-- EXERCISE BRIEF --
Repeat the entire listing below exactly.

-- RECORDS SUPPLIED --
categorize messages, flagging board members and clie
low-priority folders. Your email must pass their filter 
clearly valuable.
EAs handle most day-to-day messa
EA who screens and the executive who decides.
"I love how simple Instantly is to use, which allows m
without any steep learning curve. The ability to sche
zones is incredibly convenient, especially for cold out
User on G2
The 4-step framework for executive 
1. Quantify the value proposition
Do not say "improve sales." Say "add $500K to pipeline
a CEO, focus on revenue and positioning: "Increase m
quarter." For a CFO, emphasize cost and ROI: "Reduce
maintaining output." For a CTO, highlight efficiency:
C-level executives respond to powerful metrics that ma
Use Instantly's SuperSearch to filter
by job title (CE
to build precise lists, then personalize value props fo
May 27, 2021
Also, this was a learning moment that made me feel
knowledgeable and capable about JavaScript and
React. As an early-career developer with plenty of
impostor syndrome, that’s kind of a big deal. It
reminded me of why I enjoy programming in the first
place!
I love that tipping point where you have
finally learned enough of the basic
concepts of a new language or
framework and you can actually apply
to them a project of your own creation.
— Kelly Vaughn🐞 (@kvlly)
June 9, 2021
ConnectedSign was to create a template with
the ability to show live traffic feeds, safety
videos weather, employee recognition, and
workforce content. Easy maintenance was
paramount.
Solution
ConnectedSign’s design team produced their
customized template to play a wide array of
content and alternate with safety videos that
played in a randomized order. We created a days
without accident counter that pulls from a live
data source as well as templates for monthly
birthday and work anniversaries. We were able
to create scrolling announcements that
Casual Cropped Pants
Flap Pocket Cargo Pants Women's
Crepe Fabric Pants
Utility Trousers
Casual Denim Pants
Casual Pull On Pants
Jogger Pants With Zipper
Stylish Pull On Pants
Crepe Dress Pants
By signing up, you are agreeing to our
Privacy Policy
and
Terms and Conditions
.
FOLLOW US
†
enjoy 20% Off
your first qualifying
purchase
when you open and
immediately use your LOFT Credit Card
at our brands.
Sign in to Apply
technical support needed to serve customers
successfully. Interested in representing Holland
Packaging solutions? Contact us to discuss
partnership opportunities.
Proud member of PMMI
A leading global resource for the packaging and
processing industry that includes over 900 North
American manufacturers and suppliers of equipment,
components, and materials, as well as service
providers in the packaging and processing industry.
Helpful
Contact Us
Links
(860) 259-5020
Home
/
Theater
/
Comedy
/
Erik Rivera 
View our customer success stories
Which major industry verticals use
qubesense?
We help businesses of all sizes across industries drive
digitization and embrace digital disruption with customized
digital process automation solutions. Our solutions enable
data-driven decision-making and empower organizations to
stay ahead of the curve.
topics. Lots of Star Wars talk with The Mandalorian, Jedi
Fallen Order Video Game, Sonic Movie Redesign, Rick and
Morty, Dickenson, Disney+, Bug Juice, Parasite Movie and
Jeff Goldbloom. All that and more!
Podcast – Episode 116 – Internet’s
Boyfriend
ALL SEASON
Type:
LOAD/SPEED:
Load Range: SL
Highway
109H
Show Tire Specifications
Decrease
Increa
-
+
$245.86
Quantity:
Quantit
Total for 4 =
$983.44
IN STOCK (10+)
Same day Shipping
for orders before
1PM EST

-- RESPONSE TO THE TASK --
categorize messages, flagging board members and clie
low-priority folders. Your email must pass their filter 
clearly valuable.
EAs handle most day-to-day messa
EA who screens and the executive who decides.
"I love how simple Instantly is to use, which allows m
without any steep learning curve. The ability to sche
zones is incredibly convenient, especially for cold out
User on G2
The 4-step framework for executive 
1. Quantify the value proposition
Do not say "improve sales." Say "add $500K to pipeline
a CEO, focus on revenue and positioning: "Increase m
quarter." For a CFO, emphasize cost and ROI: "Reduce
maintaining output." For a CTO, highlight efficiency:
C-level executives respond to powerful metrics that ma
Use Instantly's SuperSearch to filter
by job title (CE
to build precise lists, then personalize value props fo
May 27, 2021
Also, this was a learning moment that made me feel
knowledgeable and capable about JavaScript and
React. As an early-career developer with plenty of
impostor syndrome, that’s kind of a big deal. It
reminded me of why I enjoy programming in the first
place!
I love that tipping point where you have
finally learned enough of the basic
concepts of a new language or
framework and you can actually apply
to them a project of your own creation.
— Kelly Vaughn🐞 (@kvlly)
June 9, 2021
ConnectedSign was to create a template with
the ability to show live traffic feeds, safety
videos weather, employee recognition, and
workforce content. Easy maintenance was
paramount.
Solution
ConnectedSign’s design team produced their
customized template to play a wide array of
content and alternate with safety videos that
played in a randomized order. We created a days
without accident counter that pulls from a live
data source as well as templates for monthly
birthday and work anniversaries. We were able
to create scrolling announcements that
Casual Cropped Pants
Flap Pocket Cargo Pants Women's
Crepe Fabric Pants
Utility Trousers
Casual Denim Pants
Casual Pull On Pants
Jogger Pants With Zipper
Stylish Pull On Pants
Crepe Dress Pants
By signing up, you are agreeing to our
Privacy Policy
and
Terms and Conditions
.
FOLLOW US
†
enjoy 20% Off
your first qualifying
purchase
when you open and
immediately use your LOFT Credit Card
at our brands.
Sign in to Apply
technical support needed to serve customers
successfully. Interested in representing Holland
Packaging solutions? Contact us to discuss
partnership opportunities.
Proud member of PMMI
A leading global resource for the packaging and
processing industry that includes over 900 North
American manufacturers and suppliers of equipment,
components, and materials, as well as service
providers in the packaging and processing industry.
Helpful
Contact Us
Links
(860) 259-5020
Home
/
Theater
/
Comedy
/
Erik Rivera 
View our customer success stories
Which major industry verticals use
qubesense?
We help businesses of all sizes across industries drive
digitization and embrace digital disruption with customized
digital process automation solutions. Our solutions enable
data-driven decision-making and empower organizations to
stay ahead of the curve.
topics. Lots of Star Wars talk with The Mandalorian, Jedi
Fallen Order Video Game, Sonic Movie Redesign, Rick and
Morty, Dickenson, Disney+, Bug Juice, Parasite Movie and
Jeff Goldbloom. All that and more!
Podcast – Episode 116 – Internet’s
Boyfriend
ALL SEASON
Type:
LOAD/SPEED:
Load Range: SL
Highway
109H
Show Tire Specifications
Decrease
Increa
-
+
$245.86
Quantity:
Quantit
Total for 4 =
$983.44
IN STOCK (10+)
Same day Shipping
for orders before
1PM EST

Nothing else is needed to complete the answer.